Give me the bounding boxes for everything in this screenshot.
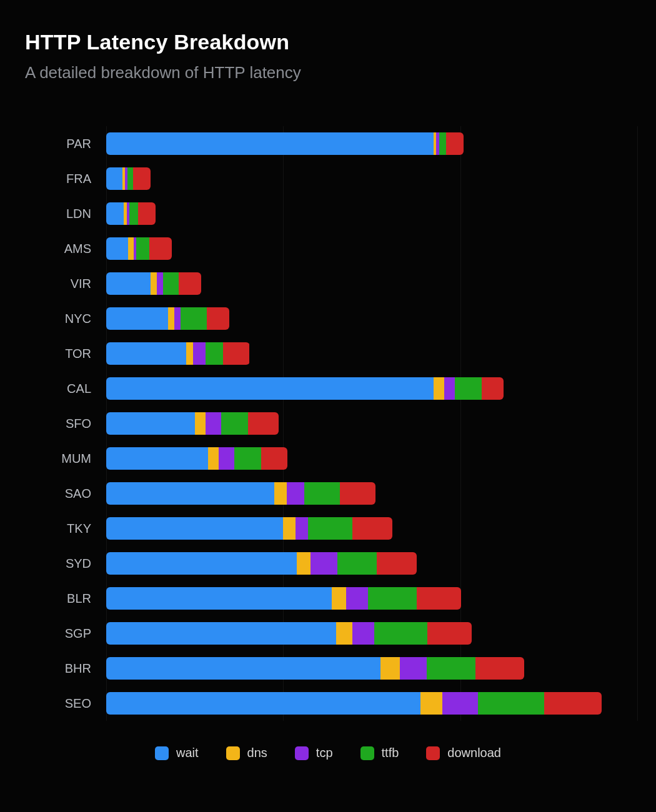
stacked-bar [106, 517, 392, 540]
category-label: TOR [37, 347, 106, 361]
bar-row: SEO [37, 686, 637, 721]
bar-track [106, 622, 637, 645]
stacked-bar [106, 167, 151, 190]
segment-ttfb [308, 517, 352, 540]
segment-ttfb [304, 482, 340, 505]
bar-track [106, 307, 637, 330]
segment-wait [106, 272, 151, 295]
segment-ttfb [127, 167, 133, 190]
bar-track [106, 377, 637, 400]
segment-dns [151, 272, 157, 295]
category-label: BLR [37, 592, 106, 606]
segment-download [138, 202, 156, 225]
segment-download [544, 692, 602, 715]
segment-tcp [157, 272, 163, 295]
legend-label-dns: dns [247, 746, 267, 760]
category-label: LDN [37, 207, 106, 221]
stacked-bar [106, 132, 464, 155]
segment-wait [106, 657, 380, 680]
stacked-bar [106, 377, 504, 400]
stacked-bar [106, 342, 250, 365]
bar-row: VIR [37, 266, 637, 301]
legend-item-ttfb: ttfb [360, 746, 399, 760]
segment-wait [106, 237, 128, 260]
segment-dns [195, 412, 206, 435]
bar-track [106, 552, 637, 575]
legend-item-dns: dns [226, 746, 267, 760]
segment-wait [106, 692, 420, 715]
bar-track [106, 272, 637, 295]
bar-row: SAO [37, 476, 637, 511]
segment-download [149, 237, 171, 260]
bar-track [106, 412, 637, 435]
segment-dns [434, 377, 444, 400]
segment-download [133, 167, 151, 190]
segment-wait [106, 517, 283, 540]
legend-item-tcp: tcp [295, 746, 333, 760]
page-subtitle: A detailed breakdown of HTTP latency [25, 63, 631, 82]
bar-track [106, 342, 637, 365]
bar-track [106, 482, 637, 505]
segment-download [417, 587, 461, 610]
bar-track [106, 447, 637, 470]
swatch-dns [226, 746, 240, 760]
segment-download [179, 272, 201, 295]
segment-tcp [442, 692, 478, 715]
segment-ttfb [221, 412, 248, 435]
segment-ttfb [478, 692, 544, 715]
bar-track [106, 657, 637, 680]
category-label: MUM [37, 452, 106, 466]
stacked-bar [106, 657, 524, 680]
segment-dns [274, 482, 287, 505]
segment-wait [106, 202, 124, 225]
category-label: TKY [37, 522, 106, 536]
segment-download [248, 412, 279, 435]
segment-dns [336, 622, 352, 645]
stacked-bar [106, 552, 417, 575]
segment-ttfb [455, 377, 482, 400]
bar-track [106, 202, 637, 225]
stacked-bar [106, 587, 461, 610]
segment-download [475, 657, 524, 680]
segment-wait [106, 167, 122, 190]
segment-ttfb [368, 587, 417, 610]
segment-tcp [287, 482, 304, 505]
segment-ttfb [206, 342, 223, 365]
segment-tcp [206, 412, 222, 435]
segment-dns [208, 447, 219, 470]
segment-tcp [193, 342, 206, 365]
category-label: AMS [37, 242, 106, 256]
segment-tcp [352, 622, 374, 645]
segment-dns [283, 517, 296, 540]
segment-wait [106, 552, 297, 575]
bar-row: MUM [37, 441, 637, 476]
bar-row: TKY [37, 511, 637, 546]
segment-dns [168, 307, 174, 330]
legend-item-download: download [426, 746, 501, 760]
segment-tcp [346, 587, 368, 610]
chart-panel: HTTP Latency Breakdown A detailed breakd… [0, 0, 656, 812]
stacked-bar [106, 272, 201, 295]
swatch-wait [155, 746, 169, 760]
bar-row: TOR [37, 336, 637, 371]
segment-ttfb [337, 552, 377, 575]
segment-wait [106, 132, 434, 155]
bar-track [106, 517, 637, 540]
bar-row: SGP [37, 616, 637, 651]
segment-wait [106, 447, 208, 470]
category-label: SEO [37, 696, 106, 711]
category-label: CAL [37, 382, 106, 396]
segment-ttfb [374, 622, 427, 645]
segment-wait [106, 412, 195, 435]
segment-tcp [296, 517, 308, 540]
segment-ttfb [427, 657, 475, 680]
segment-download [261, 447, 288, 470]
category-label: SYD [37, 557, 106, 571]
segment-download [482, 377, 504, 400]
segment-download [427, 622, 472, 645]
stacked-bar [106, 307, 229, 330]
segment-wait [106, 342, 186, 365]
segment-ttfb [136, 237, 149, 260]
segment-dns [297, 552, 311, 575]
bar-track [106, 132, 637, 155]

□ □ □

*Instructions for the task*
The entries above need an exact copy without their pictures.

*Solution below*
Give me the bounding boxes for everything in this screenshot.
stacked-bar [106, 517, 392, 540]
category-label: TOR [37, 347, 106, 361]
bar-row: SEO [37, 686, 637, 721]
bar-track [106, 622, 637, 645]
stacked-bar [106, 167, 151, 190]
segment-ttfb [308, 517, 352, 540]
segment-ttfb [304, 482, 340, 505]
bar-track [106, 307, 637, 330]
segment-wait [106, 272, 151, 295]
segment-ttfb [127, 167, 133, 190]
bar-track [106, 377, 637, 400]
segment-dns [151, 272, 157, 295]
category-label: BLR [37, 592, 106, 606]
segment-download [138, 202, 156, 225]
segment-download [544, 692, 602, 715]
segment-tcp [157, 272, 163, 295]
legend-label-dns: dns [247, 746, 267, 760]
category-label: LDN [37, 207, 106, 221]
stacked-bar [106, 132, 464, 155]
segment-wait [106, 657, 380, 680]
stacked-bar [106, 377, 504, 400]
stacked-bar [106, 342, 250, 365]
bar-row: VIR [37, 266, 637, 301]
legend-item-ttfb: ttfb [360, 746, 399, 760]
segment-wait [106, 237, 128, 260]
segment-dns [195, 412, 206, 435]
bar-track [106, 552, 637, 575]
legend-item-dns: dns [226, 746, 267, 760]
segment-wait [106, 692, 420, 715]
bar-track [106, 272, 637, 295]
bar-row: SAO [37, 476, 637, 511]
segment-download [149, 237, 171, 260]
bar-track [106, 412, 637, 435]
segment-dns [434, 377, 444, 400]
segment-download [133, 167, 151, 190]
segment-wait [106, 517, 283, 540]
legend-item-tcp: tcp [295, 746, 333, 760]
page-subtitle: A detailed breakdown of HTTP latency [25, 63, 631, 82]
bar-track [106, 342, 637, 365]
bar-track [106, 482, 637, 505]
segment-download [417, 587, 461, 610]
bar-track [106, 447, 637, 470]
swatch-dns [226, 746, 240, 760]
segment-download [179, 272, 201, 295]
segment-tcp [442, 692, 478, 715]
segment-ttfb [221, 412, 248, 435]
segment-ttfb [478, 692, 544, 715]
bar-track [106, 657, 637, 680]
category-label: MUM [37, 452, 106, 466]
stacked-bar [106, 657, 524, 680]
segment-dns [274, 482, 287, 505]
segment-wait [106, 202, 124, 225]
category-label: TKY [37, 522, 106, 536]
segment-download [248, 412, 279, 435]
segment-dns [336, 622, 352, 645]
stacked-bar [106, 552, 417, 575]
segment-ttfb [455, 377, 482, 400]
bar-track [106, 202, 637, 225]
stacked-bar [106, 587, 461, 610]
segment-download [475, 657, 524, 680]
segment-wait [106, 167, 122, 190]
segment-ttfb [368, 587, 417, 610]
segment-tcp [287, 482, 304, 505]
segment-ttfb [206, 342, 223, 365]
segment-tcp [206, 412, 222, 435]
segment-dns [208, 447, 219, 470]
segment-tcp [193, 342, 206, 365]
category-label: AMS [37, 242, 106, 256]
segment-tcp [352, 622, 374, 645]
segment-dns [283, 517, 296, 540]
segment-wait [106, 552, 297, 575]
bar-row: MUM [37, 441, 637, 476]
bar-row: TKY [37, 511, 637, 546]
segment-dns [168, 307, 174, 330]
legend-item-download: download [426, 746, 501, 760]
segment-tcp [346, 587, 368, 610]
chart-panel: HTTP Latency Breakdown A detailed breakd… [0, 0, 656, 812]
stacked-bar [106, 272, 201, 295]
swatch-wait [155, 746, 169, 760]
bar-row: TOR [37, 336, 637, 371]
segment-ttfb [337, 552, 377, 575]
segment-wait [106, 132, 434, 155]
bar-track [106, 517, 637, 540]
bar-row: SGP [37, 616, 637, 651]
segment-wait [106, 447, 208, 470]
category-label: SEO [37, 696, 106, 711]
category-label: CAL [37, 382, 106, 396]
segment-ttfb [374, 622, 427, 645]
segment-wait [106, 412, 195, 435]
segment-tcp [296, 517, 308, 540]
segment-ttfb [427, 657, 475, 680]
segment-download [261, 447, 288, 470]
category-label: SYD [37, 557, 106, 571]
segment-download [482, 377, 504, 400]
segment-download [427, 622, 472, 645]
stacked-bar [106, 307, 229, 330]
segment-wait [106, 342, 186, 365]
segment-ttfb [136, 237, 149, 260]
segment-dns [297, 552, 311, 575]
bar-track [106, 132, 637, 155]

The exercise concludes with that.